Environmental regulation increasingly shapes how we run our operations. The past decade’s focus on VOC emission standards and global shifts in paint and adhesive legislation forced all resin manufacturers to reconsider feedstocks, process emissions, and contaminant limits. We’ve found that C5/C9 copolymer hydrocarbon resin, and model HH2-1103 in particular, adapts well to these pressures, as its basic chemistry avoids most of the worst-offending aromatic extracts found in older C9-only resins. We’ve engineered process controls to further lower sulfur, halogen, and residual diene content, which directly benefits both plant operators and downstream brands aiming for compliance with ever-tightening standards.
Feedback from our global customer base pointed out the rising emphasis on sustainable supply and traceability. To address these concerns, we built internal protocols for tracking raw monomers from plant gate to final product, minimizing the risk of unexpected off-spec shipments. While navigating the patchwork of international regulatory frameworks, we rely on in-house analytical testing to reassure both domestic and global partners, whether they face European food-contact compliance or North American import protocols. The days of resins being taken at face value are behind us. Measurable, documented quality remains the credible route forward.

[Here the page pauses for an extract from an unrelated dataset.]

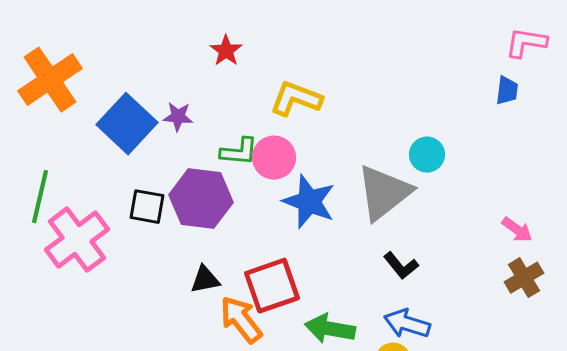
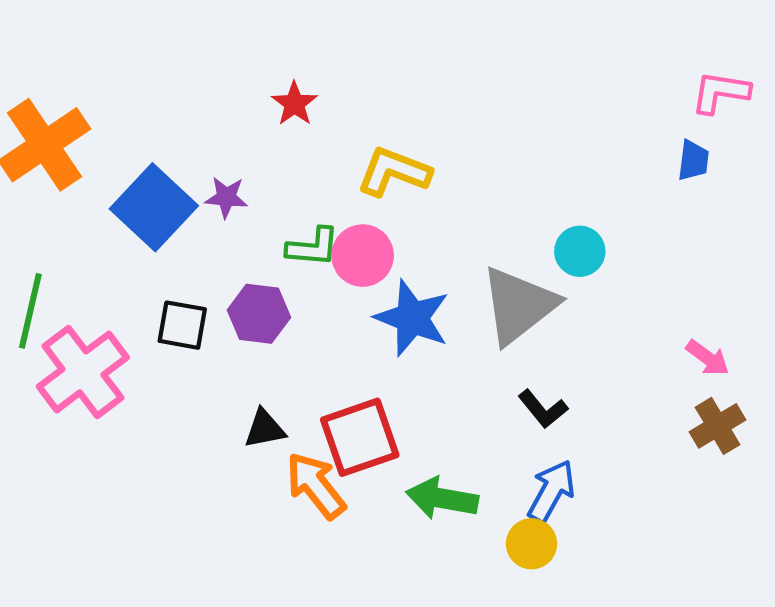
purple hexagon: (201, 199) -> (259, 314), size x0.7
blue arrow: (407, 324) -> (551, 491), turned 102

Clients often reach us after being burned by lower-cost, generic resin shipments. Our technical service team, staffed by chemists and operators with hands-on production and compounding experience, fields daily requests for troubleshooting blend and process challenges. Rather than deflect responsibility, we join troubleshooting calls, review compounding parameters, and make recommendations based on actual field results. Years of this practice ensure our advice goes beyond standard laboratory curves and reaches the practical pain points encountered on real mixing lines.
A key case that comes to mind involved a customer running HH2-1103 in a solvent-based PSA for medical tape. They encountered unexpected migration and discoloration during autoclave sterilization cycles. Our team’s background in both resin synthesis and adhesive formulation allowed us to pinpoint the culprit—trace impurities from a non-standard extender—by direct analysis, not guesswork. Adjustments followed at both resin and formulation levels, with full reporting shared. Such exchanges showed us that transparency and follow-up breed loyalty, not the promise of a one-size-fits-all solution.
Industry pressures—whether from evolving regulation, technological change, or market competition—rarely allow for standing still. As a manufacturer, we study product life cycles all the way from polymerization reactor to end-user complaint logs. In that review, HH2-1103 stands out for how reliably it delivers a blend of adhesion, process safety, and performance flexibility across so many platforms. Most important, it communicates to customers that quality does not depend on a single property, but on a whole system working as intended, shipment after shipment.
As feedback loops with customers inform every new process tweak, we see an ongoing evolution in what HH2-1103 offers. New work on improved color stability under UV, batch traceability, and even renewable monomer options for future resin lines are all under active development, shaped by direct feedback from both adhesive and industrial coating sectors. Regular plant tours with customer staff sometimes spark more improvements than any grand R&D announcement. Our guiding lesson remains clear: the resin that reliably meets real customer challenges earns long-term trust. That’s the true difference our team lives every day with C5/C9 copolymer hydrocarbon resin HH2-1103.